Когда пируют львы - Уилбур Смит 45 стр.


– Едва не стало ею, – негромко ответил Шон, вспоминая темноту и нависший над ним камень.

– Пойдем, – повторила она, и они вернулись туда, где ждал с каретой Мбежане.

За ланчем Шон был весел и выпил небольшую бутылку вина, но Катрина устала, и такого дурного настроения у нее не было с тех пор, как они оставили Луи Тричард. Она начала понимать, какой образ жизни здесь вел Шон, и боялась, что он захочет к нему вернуться.

Она знала только буш и жизнь в дороге. Она выросла в семье буров и понимала, что никогда не сможет так жить. Она видела, как муж смеется и шутит за ланчем, как привычно командует главным белым официантом, как легко разбирается во множестве тарелок, ножей, вилок, бокалов, которыми уставили их стол, и наконец не выдержала.

– Давай уедем, вернемся в буш.

Шон замер, не донеся вилку до рта.

– Что?

– Пожалуйста, Шон, чем скорее мы уедем, тем раньше сможем купить ферму.

Шон усмехнулся.

– День или два ничего не изменят. Мы только начали развлекаться. Вечером я поведу тебя на танцы, мы ведь собирались немного погрешить, помнишь?

– А кто присмотрит за Дирком? – беспомощно спросила она.

– Мбежане. – Шон внимательно посмотрел на жену. – Днем поспишь, а вечером мы пойдем и пустимся во все тяжкие.

Он улыбнулся воспоминаниям, которые вызвало у него это выражение.


Когда Катрина ближе к вечеру проснулась, она поняла и другую причину своего дурного настроения.
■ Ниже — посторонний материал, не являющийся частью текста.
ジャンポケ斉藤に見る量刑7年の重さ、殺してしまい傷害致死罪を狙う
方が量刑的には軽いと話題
Впервые после вторых родов у нее возобновились менструации, и ее тело и мозг были в низшей точке своих циклов. Она ничего не сказала Шону, приняла ванну, надела желтое платье и свирепо расчесала волосы, так, что от щетки закололо кожу, но волосы все равно свисали, тусклые и безжизненные, такие же тусклые, как глаза, смотревшие на нее из зеркала с желтого лица.
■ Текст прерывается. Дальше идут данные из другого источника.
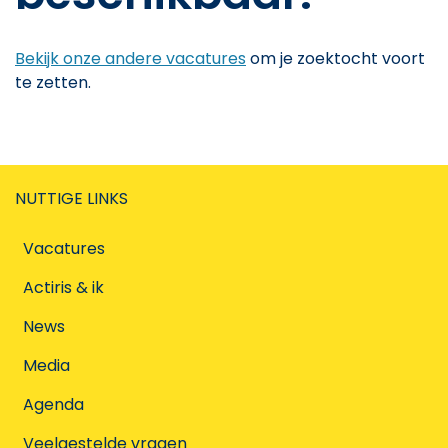
Bekijk onze andere vacatures
om je zoektocht voort
te zetten.
NUTTIGE LINKS
Vacatures
Actiris & ik
News
Media
Agenda
Veelgestelde vragen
Шон встал у нее за спиной и наклонился, чтобы поцеловать ее в щеку.

– Ты похожа на груду золотых слитков в пять с половиной футов высотой, – сказал он. Но он понял, что желтое платье было ошибкой: слишком подчеркивает все еще желтый лихорадочный цвет ее кожи.

Мбежане ждал их в гостиной.

– Мы можем вернуться поздно, – сказал ему Шон.

– Ничего, нкози, – бесстрастно ответил Мбежане, но Шон уловил в его глазах блеск предвкушения и понял, что Мбежане ждет не дождется, когда Дирк окажется полностью в его распоряжении.

– Ты не должен заходить в его комнату, – предупредил Шон.

– А если он заплачет?

– Не заплачет.

– Но если все-таки заплачет?

– Узнай, что ему нужно, дай ему это и оставь его, пусть спит.

На лице Мбежане отразился протест.

– Предупреждаю тебя, Мбежане, если, вернувшись в полночь, я увижу, что он ездит на тебе верхом, я из ваших шкур сделаю каросс.

– Я не буду его баловать, – солгал Мбежане.

В фойе гостиницы Шон обратился к портье.

– Где в городе можно найти лучшую еду? – спросил он.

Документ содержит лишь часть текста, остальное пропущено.